In R, it often happens that I need to calculate the share of each column by row. In this very simple example I would like to update the following table:
apples | oranges | bananas | pineapples |
2 | 4 | 6 | 3 |
1 | 0 | 9 | 2 |
5 | 1 | 2 | 3 |
and I would like to be:
apples | oranges | bananas | pineapples |
0.13 | 0.27 | 0.4 | 0.2 |
0.08 | 0 | 0.75 | 0.17 |
0.5 | 0.1 | 0.2 | 0.2 |
As you can see, every cell now contains the share its absolute value accounts for in the row. Using data.table, there is an easy way to do this.
rsums <- rowSums(fruit])
fruit <- fruit[,lapply(.SD,function(x) {x / rsums})]
rm(rsums)
In the data.table package, the .SD acronym stands for “subset of the data”. By doing a lapply over .SD, without specifying .SDcols, we are applying the function over all the columns.

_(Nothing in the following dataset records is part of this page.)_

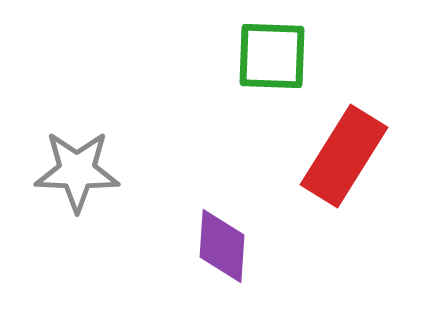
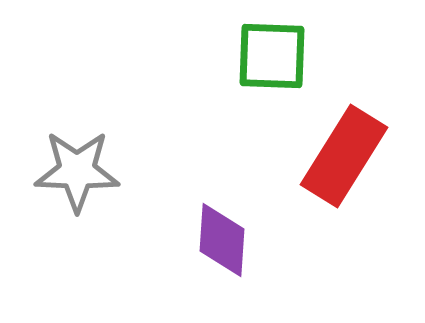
purple diamond: moved 6 px up
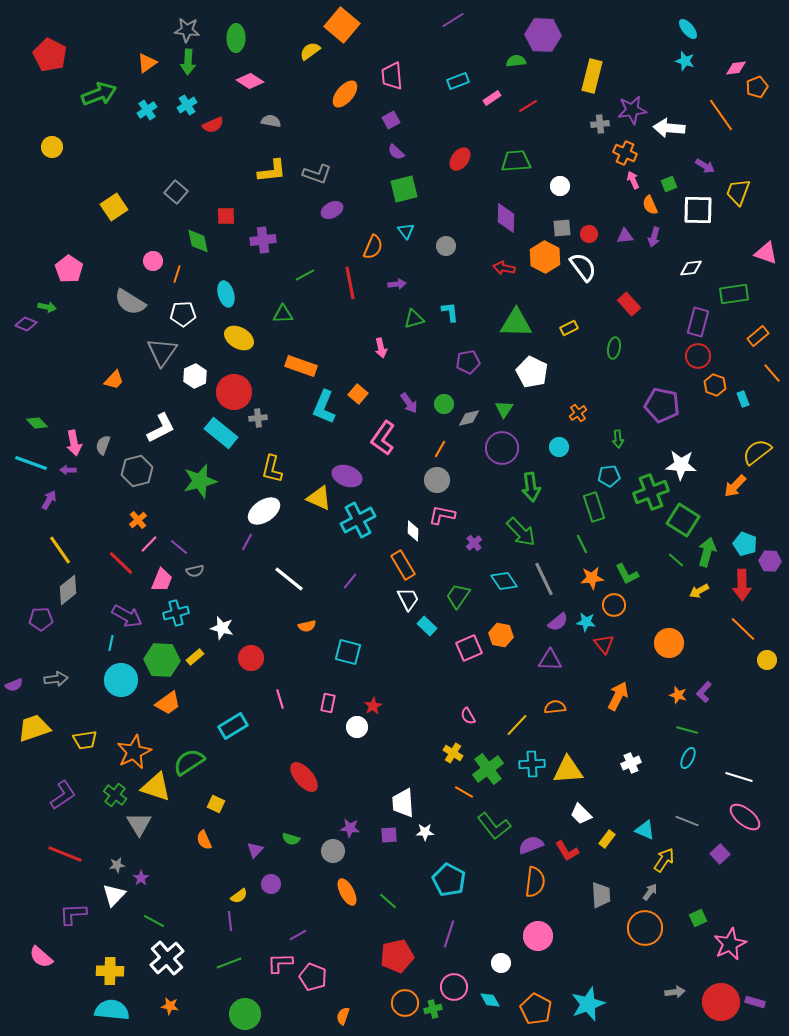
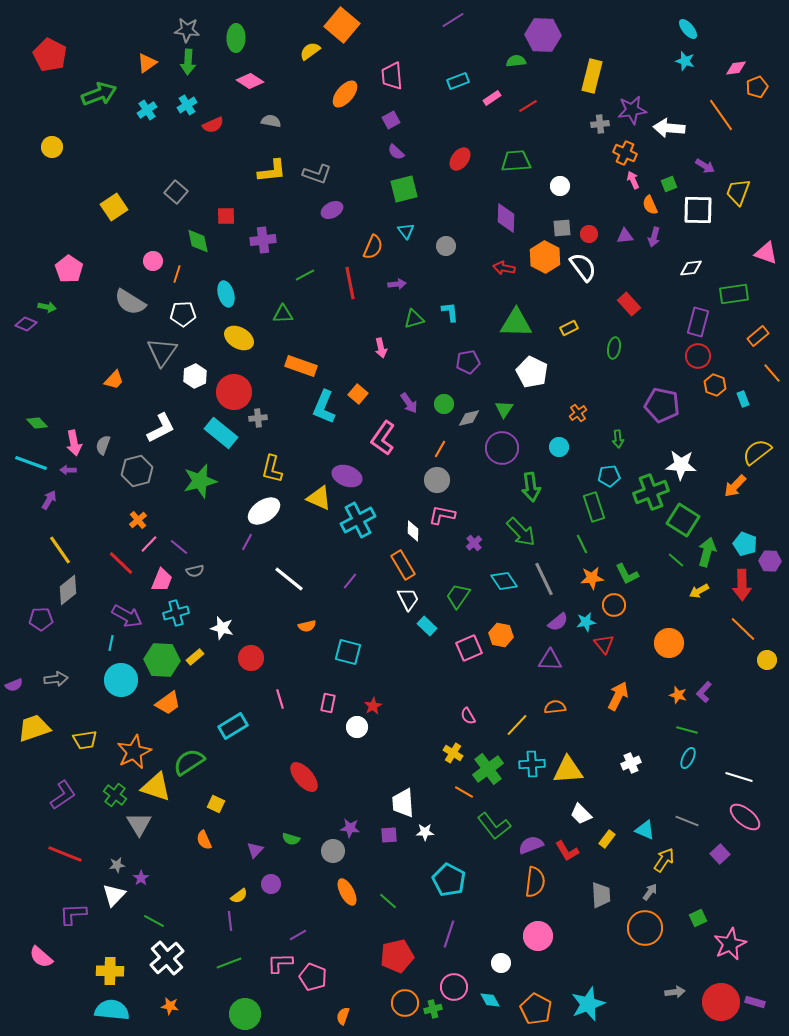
cyan star at (586, 622): rotated 18 degrees counterclockwise
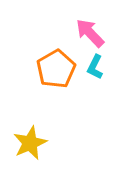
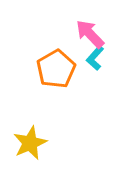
pink arrow: moved 1 px down
cyan L-shape: moved 9 px up; rotated 15 degrees clockwise
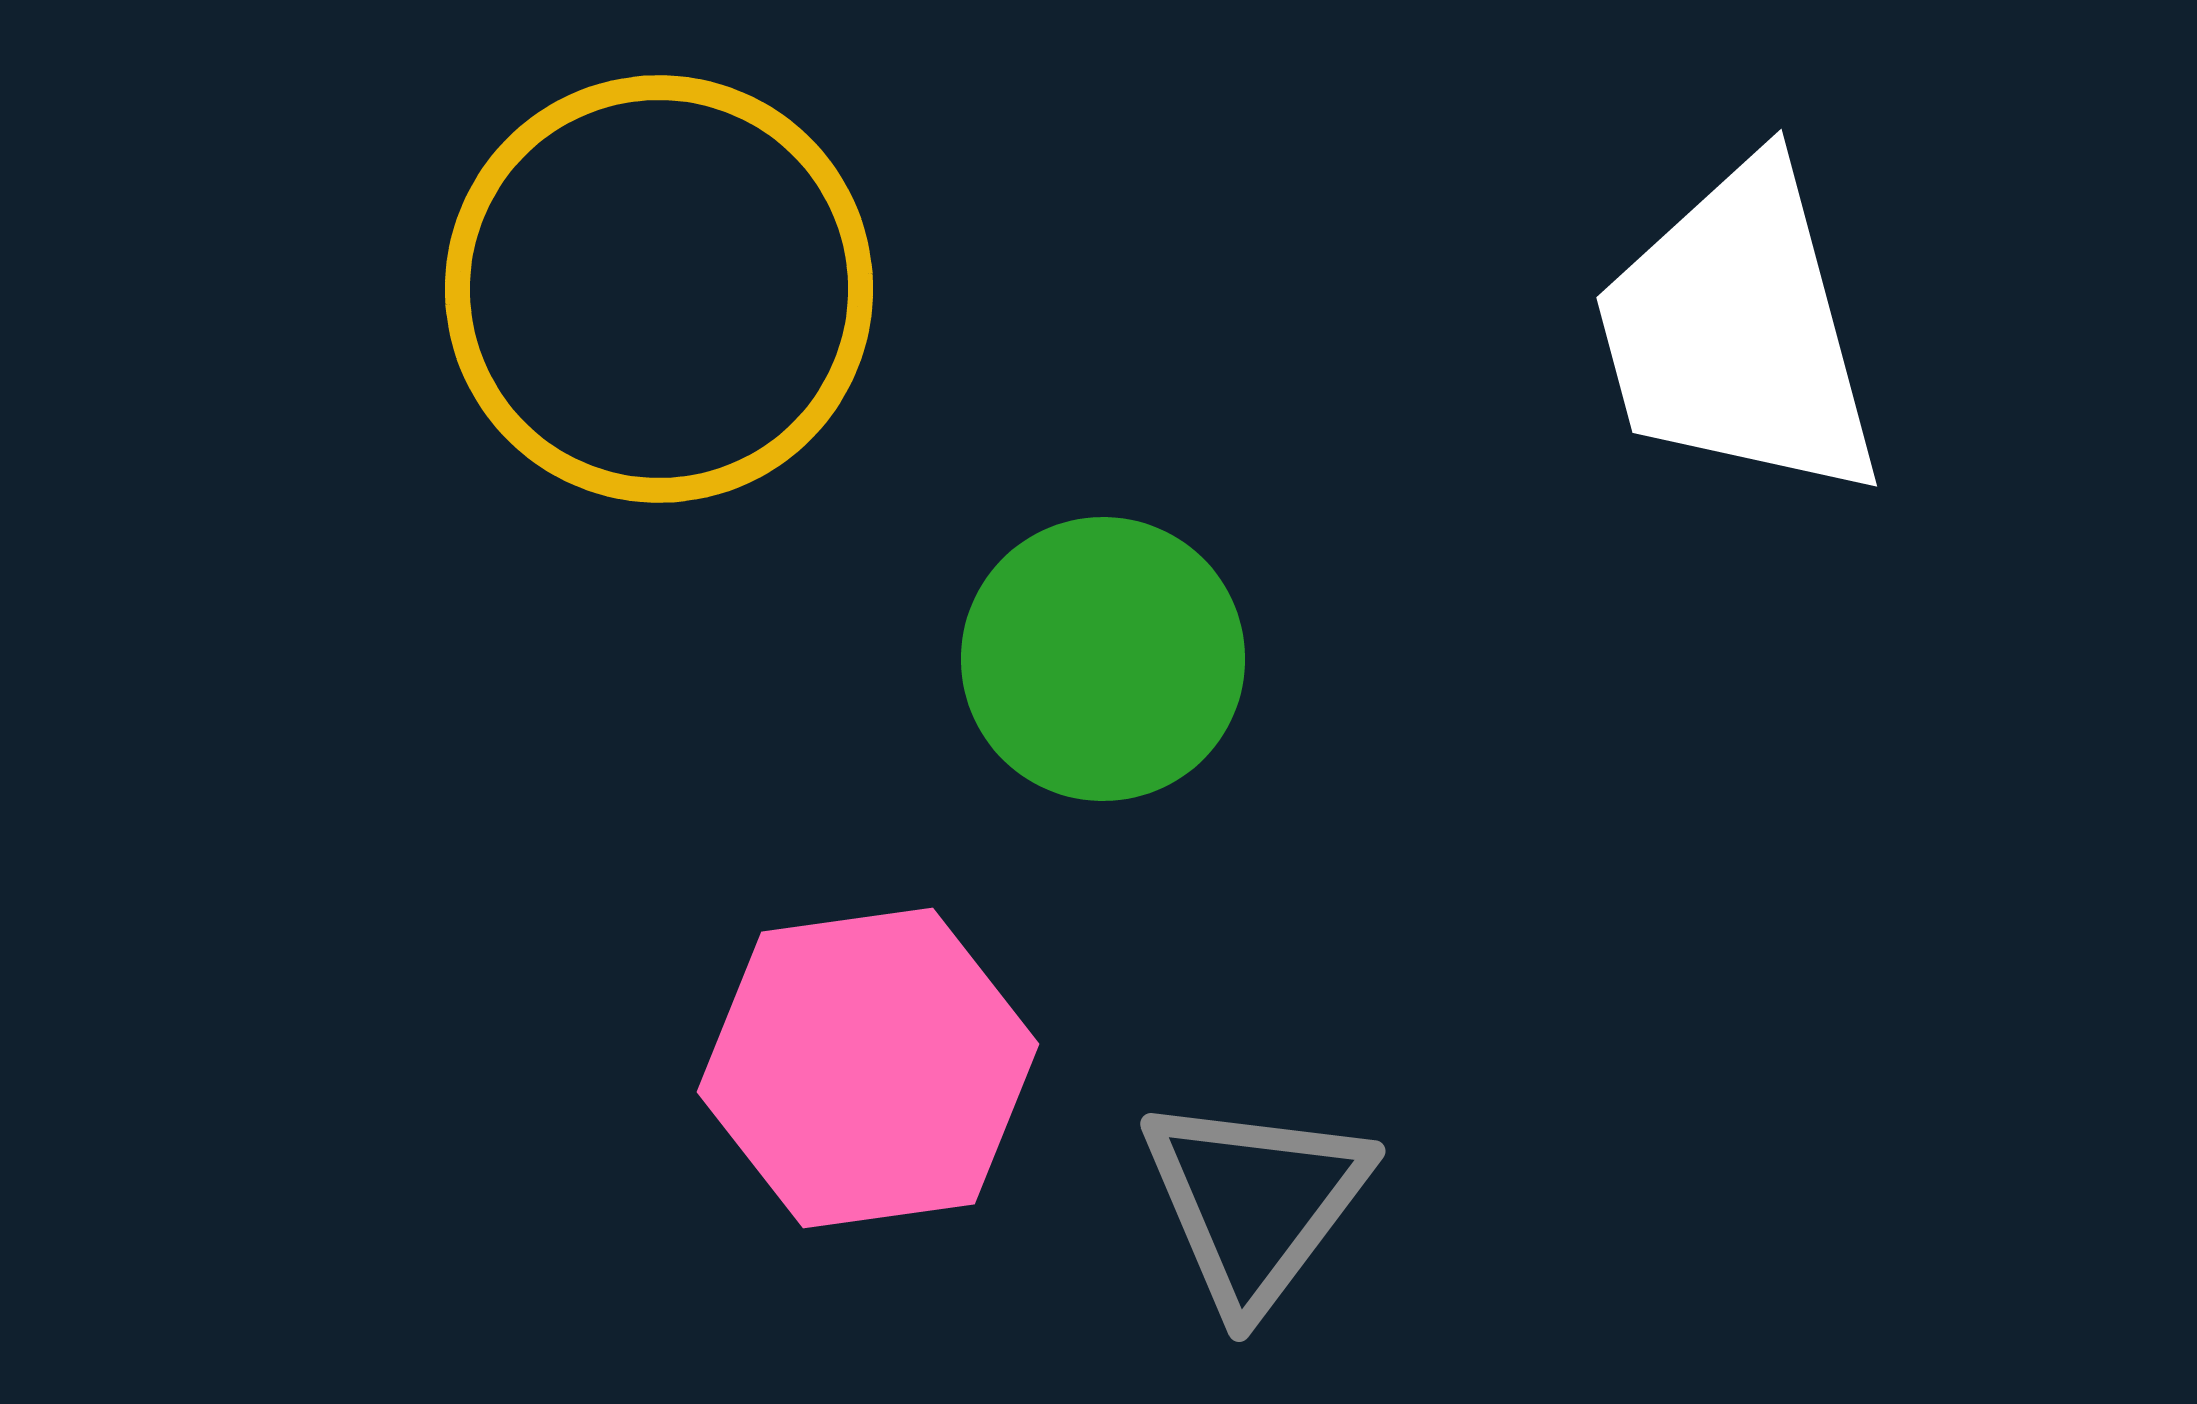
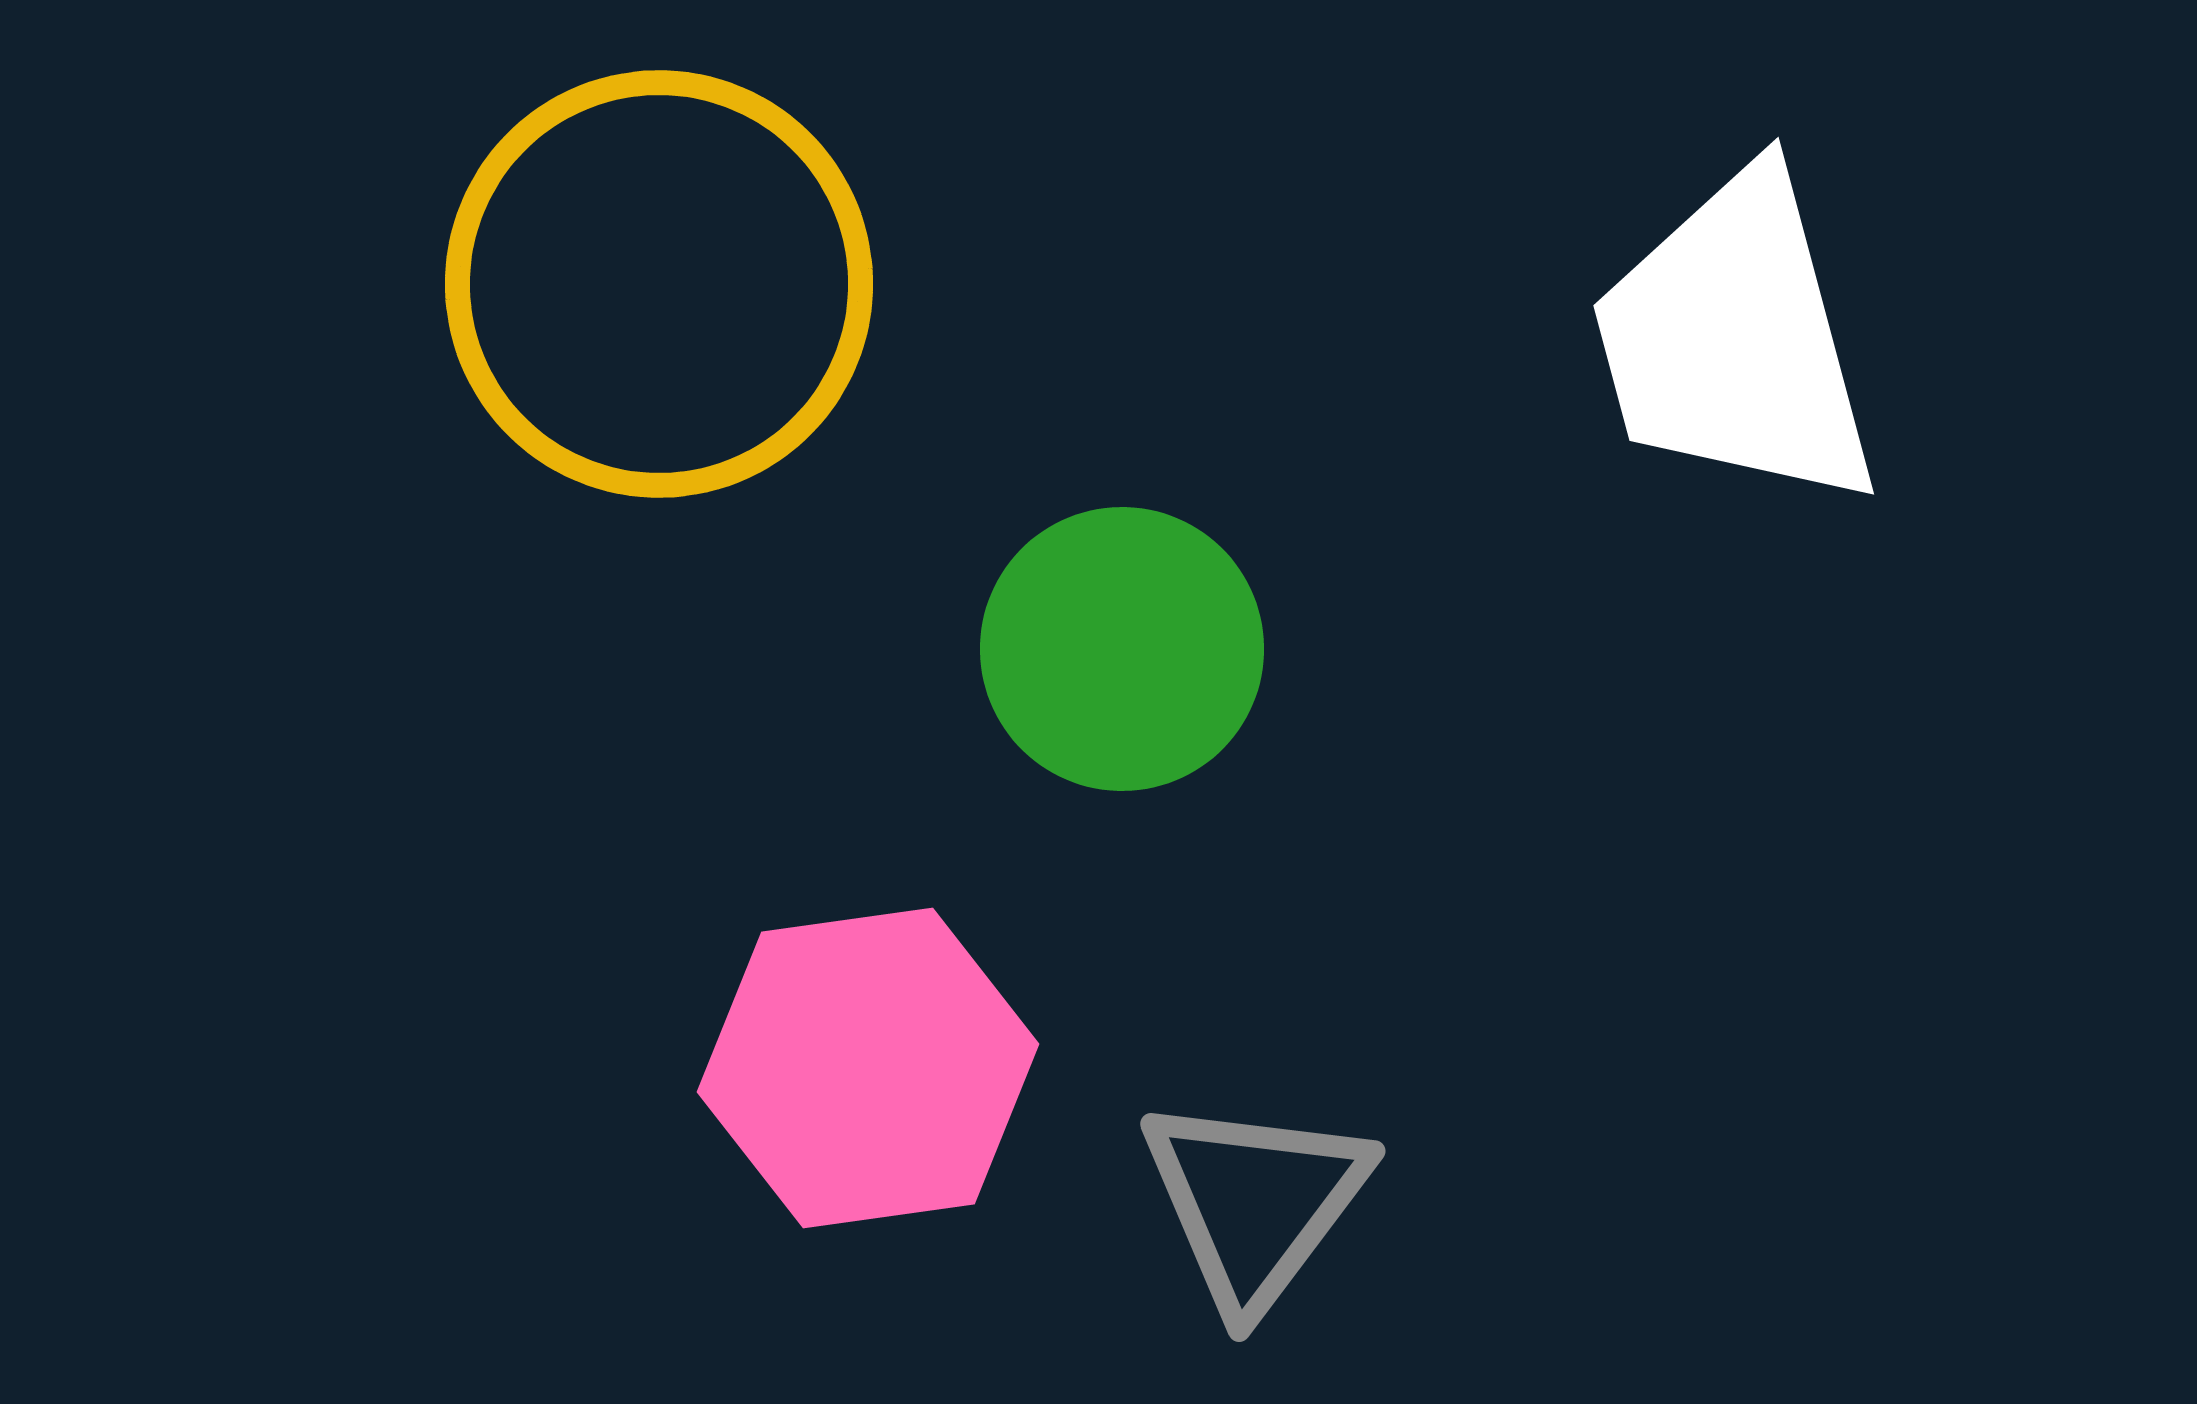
yellow circle: moved 5 px up
white trapezoid: moved 3 px left, 8 px down
green circle: moved 19 px right, 10 px up
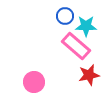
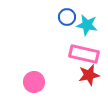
blue circle: moved 2 px right, 1 px down
cyan star: moved 1 px right, 1 px up; rotated 10 degrees clockwise
pink rectangle: moved 8 px right, 8 px down; rotated 28 degrees counterclockwise
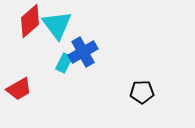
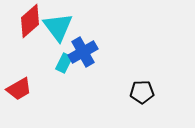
cyan triangle: moved 1 px right, 2 px down
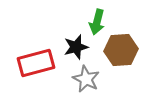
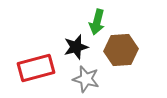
red rectangle: moved 5 px down
gray star: rotated 12 degrees counterclockwise
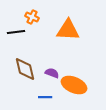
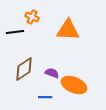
black line: moved 1 px left
brown diamond: moved 1 px left; rotated 70 degrees clockwise
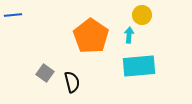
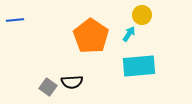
blue line: moved 2 px right, 5 px down
cyan arrow: moved 1 px up; rotated 28 degrees clockwise
gray square: moved 3 px right, 14 px down
black semicircle: rotated 100 degrees clockwise
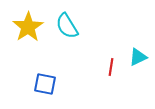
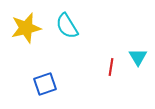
yellow star: moved 2 px left, 1 px down; rotated 20 degrees clockwise
cyan triangle: rotated 36 degrees counterclockwise
blue square: rotated 30 degrees counterclockwise
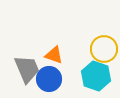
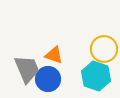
blue circle: moved 1 px left
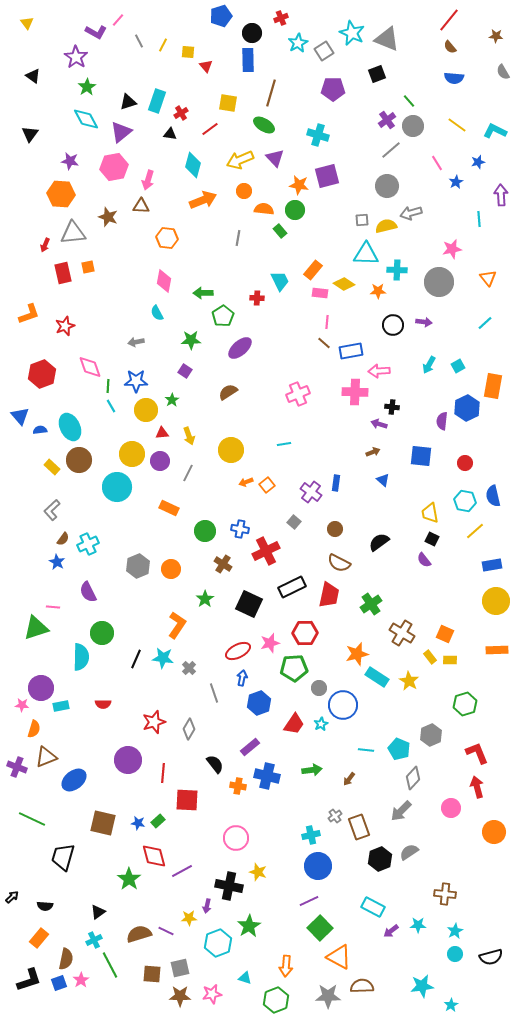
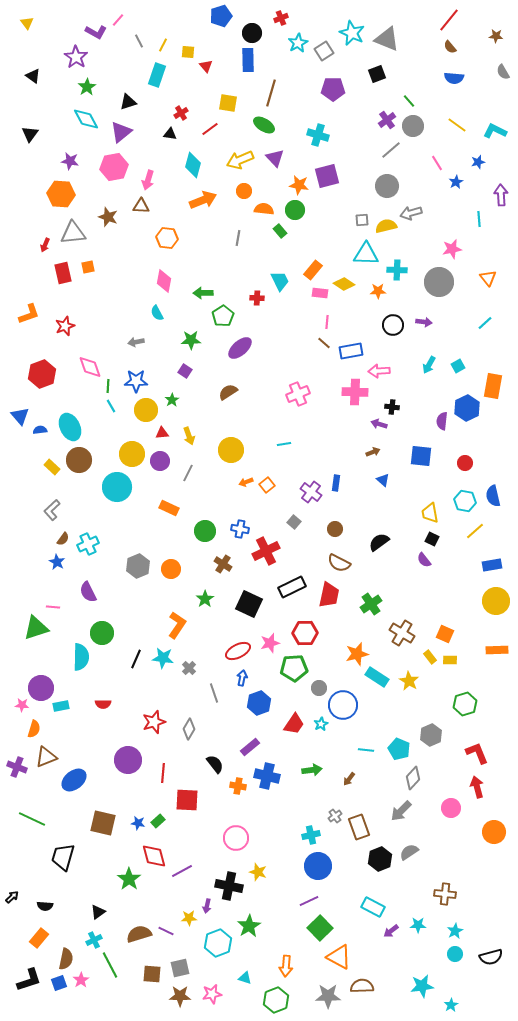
cyan rectangle at (157, 101): moved 26 px up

However, if you would only want to apply the function to apples and oranges, one would use:
rsums <- rowSums(fruit])
fruit <- fruit[,lapply(.SD,function(x) {x / rsums}), .SDCols = c('apples','oranges')]
rm(rsums)
By the way, if you’re having trouble understanding some of the code and concepts, I can highly recommend “An Introduction to Statistical Learning: with Applications in R”, which is the must-have data science bible. If you simply need an introduction into R, and less into the Data Science part, I can absolutely recommend this book by Richard Cotton. Hope it helps!
Good luck!
Pingback: https://www.blackhatlinks.com
Thank you for your sharing. I am worried that I lack creative ideas. It is your article that makes me full of hope. Thank you. But, I have a question, can you help me?